5. Results and Discussion

This study aims to verify the effectiveness of security awareness in cyber security incident response and its priority in various control measures. Aligning with the MP2DR2 risk control matrix model, we established the final version of the calculation and made the following assumptions based on the data:
  • There are four corresponding control measures—vulnerability assessment (c1), big data analysis (c2), emergency response (c3), and security event processing (c4)—and they must be sorted to determine priority.
  • To simplify the problem, the asset type is set as tangibles (a1), and data and documents (a2). The weights of the three assets are λ 1 = 1 3 , λ 2 = 2 / 3 .
  • There are six threats: hardware failure (t1), physical environment threat (t2), hacker attack (t3), malicious code and viruses (t4), ultra viruses and abuse (t5), and hacker attacks (t6); the weights of each threat are ω 1 = 3 / 12 ,   ω 2 = 3 / 12 , ω 3 = 3 / 12 , ω 4 = 1 / 12 , ω 5 = 2 / 12 , ω 6 = 1 / 12 .
The effectiveness ranking results of control measures are shown in Table 3. The effect matrix of control measures can be calculated according to Equation (7), as shown in Table 4. According to Equation (9), the sequence of the comprehensive effect matrix of control measures can be calculated, as shown in Table 5.
Threats and assets remain unchanged, and security awareness (c5) is added to the set of control measures. The effectiveness ranking results of control measures are shown in Table 6. The effect matrix of control measures can be calculated according to Equation (7), as shown in Table 7. According to Equation (9), the sequence of the comprehensive effect matrix of control measures can be calculated, as shown in Table 8.
After adding the control measure of security awareness, threats of operational errors and process violations (t2) can be effectively solved, resulting in a new threat set. The weight of each threat changes to ω 1 = 3 / 10 ,   ω 2 = 3 / 10 , ω 4 = 1 / 12 , ω 5 = 2 / 10 , ω 6 = 1 / 10 . The results obtained according to the above calculation process are shown in Table 9, Table 10 and Table 11.
To facilitate analysis of the change in effective value after adding security awareness, data in Table 5, Table 8, and Table 11 are presented in broken line charts, as shown in Figure 1, Figure 2 and Figure 3.
The abscissa indicates the priority of each control measure, and the ordinate represents the effective value of each control measure. Figure 1 shows the change in the effective value of the priority of the original four control measures in the incident response. Figure 2 shows the effective value of each control measure ranked in terms of priority after adding the control measure of security awareness. Figure 3 shows the change in threat set after adding security awareness to the control measures. After recalculating the data of the new threat set, the effective value of each control measure in priority ranking changes. Comparing the three figures shows that security awareness impacts the incident response of cyber security incidents. As shown in Figure 2, among all the control measures ranked first, the effective value of security awareness is similar to that of security event processing. Further, the addition of security awareness to the original control measures has a significant regulatory effect on the effectiveness ranking for the sequence of control measures. Therefore, security awareness is necessary for the cyber security incident response process.

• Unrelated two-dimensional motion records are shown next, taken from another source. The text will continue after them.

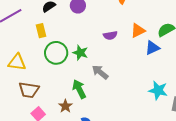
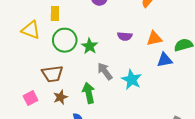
yellow triangle: (17, 62) -> (31, 30), moved
green arrow: (79, 89) -> (89, 93), moved
brown trapezoid: (29, 90) -> (52, 74), moved, turned -30
cyan star: (158, 90) -> (132, 80), moved

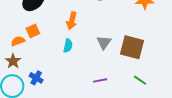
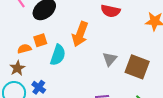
orange arrow: (72, 21) -> (80, 34), size x1.4
cyan semicircle: (68, 46) -> (58, 55), moved, size x1.5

6. Limitations and Future Research

This study has several limitations, opening avenues for future research to explore interesting areas. First, this model was developed using thematic interpretations that were part of a scoping review. The model is a result of the authors’ ideological frame of reference and understanding of information security awareness. To reduce this bias, future research may want to pursue a more structured approach to the literature review, or go further and perform a meta-analysis of information security awareness.
Second, our method is aimed at security awareness among employees during incident handling and response and does not include security awareness among personnel outside of the organization being evaluated. Therefore, our findings are limited because we cannot point out the impact of external security awareness on industrial control systems. It is for this reason that we advocate future research expanding security awareness in terms of the severity of industrial control system cyber security incidents to a wider range and evaluating security awareness beyond that of the organization to determine its effects, so as to better protect the industrial control system in cyber security incidents.

7. Conclusions

Cyber security incident response is essential to ensure business continuity. There are various approaches to incident management, and different approaches have multiple limitations. Cyber security risks are inevitable, and it is far from sufficient to build cyberspace only from the perspective of security technology. The existence of network vulnerability is sometimes due to the lack of cyber security awareness among some computer users, technology developers, and system managers. Vulnerabilities caused by a lack of security awareness in industrial control systems, in particular, pose severe risks to critical infrastructure. Increasing employees’ level of knowledge on possible security threats, system vulnerabilities, and security risks in industrial control systems, and allowing them to be responsible in terms of information security and aware of potential cyber attacks, will ensure that the information, systems, and networks they interact with are well protected. We should recognize the substantial effectiveness of cyber security and even citizens’ national cyber security awareness.
The current research can be extended by considering personal, social, and cultural characteristics that are indicative of the level of susceptibility that one may exhibit towards certain attack types [50]. In terms of cyber security awareness education and training, a recent study proposed a cyber security competency model that integrates learning theories (cognitive, affective, and psychomotor), learning continuum hierarchy (awareness and training), and cyber security domain knowledge [51], which are some rewarding future research directions of the current study. By considering highly interactive digital and face-to-face cyber security training, one can extend the current study [52]. Moreover, Izosimov et al. [53] state that security awareness among users and developers is the foundation to deployment of an interconnected system of systems, and provide recommendations for steps forward, highlighting the roles of people, organizations and authorities. Thus, this research can be extended by considering different forms of cyber security awareness projects for different groups, encouraging and mobilizing the participation of the whole of society, establishing and improving the “top-down” three-dimensional network security education strategy, and supporting the formation and promotion of national cyber security awareness through the systematization of implementation subjects.

Author Contributions

K.W., conceptualization, methodology, data curation, writing—original draft, and writing—review and editing. X.G., conceptualization, methodology, and writing—review and editing. D.Y., methodology, validation, investigation, writing—review and editing, supervision, and funding acquisition. All authors have read and agreed to the published version of the manuscript.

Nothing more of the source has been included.